- [Required action]:
Every record below should be retyped exactly, and no picture should appear in the copy.

- [Data to use]:
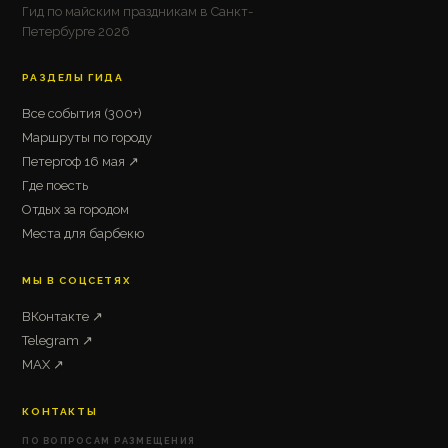
Гид по майским праздникам в Санкт-
Петербурге 2026
РАЗДЕЛЫ ГИДА
Все события (300+)
Маршруты по городу
Петергоф 16 мая ↗
Где поесть
Отдых за городом
Места для барбекю
МЫ В СОЦСЕТЯХ
ВКонтакте ↗
Telegram ↗
MAX ↗
КОНТАКТЫ
ПО ВОПРОСАМ РАЗМЕЩЕНИЯ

- [Exercise result]:
Гид по майским праздникам в Санкт-
Петербурге 2026
РАЗДЕЛЫ ГИДА
Все события (300+)
Маршруты по городу
Петергоф 16 мая ↗
Где поесть
Отдых за городом
Места для барбекю
МЫ В СОЦСЕТЯХ
ВКонтакте ↗
Telegram ↗
MAX ↗
КОНТАКТЫ
ПО ВОПРОСАМ РАЗМЕЩЕНИЯ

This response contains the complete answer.